Phosphate homeostasis and energy metabolism in Dictyostelium discoideum

In all living systems, homeostasis maintains constancy despite fluctuating environmental conditions. Inorganic phosphate (Pi) is an essential component of life for which the cellular concentration must be tightly controlled. Pi is incorporated in nucleic acids, proteins, lipids, and sugars, serving structural and signaling functions. It is also involved in energy metabolism since the high-energy bonds present in ATP, the main energy currency in the cell, are phosphoanhydride (Pi-Pi) bonds. Alterations in Pi homeostasis or in the levels of Pi storage form (polyphosphate) is linked to many pathological states including myopathy, cardiac dysfunction, platelet dysfunction, hyperparathyroidism, obesity, tumour formation, and cancer. There must then be a system that controls Pi homeostasis in concert with energy metabolism. One excellent candidate to act in such a system is the inositol pyrophosphates (PP-IPs). These are ubiquitously distributed highly phosphorylated molecules that have been described as metabolic messengers, being involved in many processes including cell signalling, gene transcription, growth, proliferation, and regulation of metabolic homeostasis. The purpose of this study is to understand Pi homeostasis by elucidating the relationships between Pi homeostasis, energy metabolism, and PP-IPs, using the social amoeba Dictyostelium discoideum as a model system.

We have uncovered the enzymology behind an alternative “soluble” route to synthesis of inositol phosphates. ITPK1, initially described as an IP3/4 kinase, phosphorylates glucose-6-phosphate derived IP1 to produces higher inositol phosphates. This pathway is totally independent from the synthesis of IP3 by phospholipase C. The elucidation of this pathway was made possible using the polyacrylamide gel electrophoresis analysis of inositol polyphosphates. This technique also allowed us to demonstrate that the levels of inositol polyphosphates is tightly regulated by the metabolic state of the cells. For instance, ATP depletion induced by Pi starvation induces a dramatic ITPK1-dependent increase in inositol polyphosphates. ITPK1 is present not only in animals, plants, and social amoebae, but also in archaeal clades thought to define eukaryogenesis (Asgard), indicating that inositol phosphates had functional roles before the appearance of the eukaryote.

We also have investigated the regulation of inorganic polyphosphate synthesis and the mechanism of its secretion in D. discoideum. We have developed an assay to induce synthesis and secretion on a short time-scale, which allowed us to decipher these biological processes using genetic and pharmacological tools. Our data show that polyphosphate synthesis is induced by high cell density. Moreover, the secretion is a vesicle-mediated process suggesting that the polymer is first translocated across a biological membrane to the interior of an unidentified organelle that by fusing with the plasma membrane release polyphosphate into the environment. In addition, our data demonstrate that, in D. discoideum, inositol polyphosphates do not control directly polyphosphate synthesis.

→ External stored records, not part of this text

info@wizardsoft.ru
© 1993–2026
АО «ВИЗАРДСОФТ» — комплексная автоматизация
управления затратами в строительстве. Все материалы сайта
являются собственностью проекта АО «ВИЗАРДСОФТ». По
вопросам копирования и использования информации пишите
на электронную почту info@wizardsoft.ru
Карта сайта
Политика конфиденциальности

This work has redefined the biosynthetic pathway of inositol polyphosphates synthesis in eukaryotes established 30 years ago. It has also strengthened the link between basic metabolism and inositol polyphosphates showing that the glycolytic intermediate glucose-6-phosphate represent, when metabolism slowdown, the main resource to produce inositol phosphates. It is now important to identify how this pathway is regulated under normal conditions and how inositol phosphates synthesis is affected in metabolic disorders.
Although inorganic polyphosphate is present in and secreted by mammalian cells, the enzyme responsible for its synthesis is unknown. We believe that understanding how the polymer is exported to the extracellular medium and how its synthesis is regulated using D. discoideum as a model organism will provide the information needed to identify the mammalian enzyme.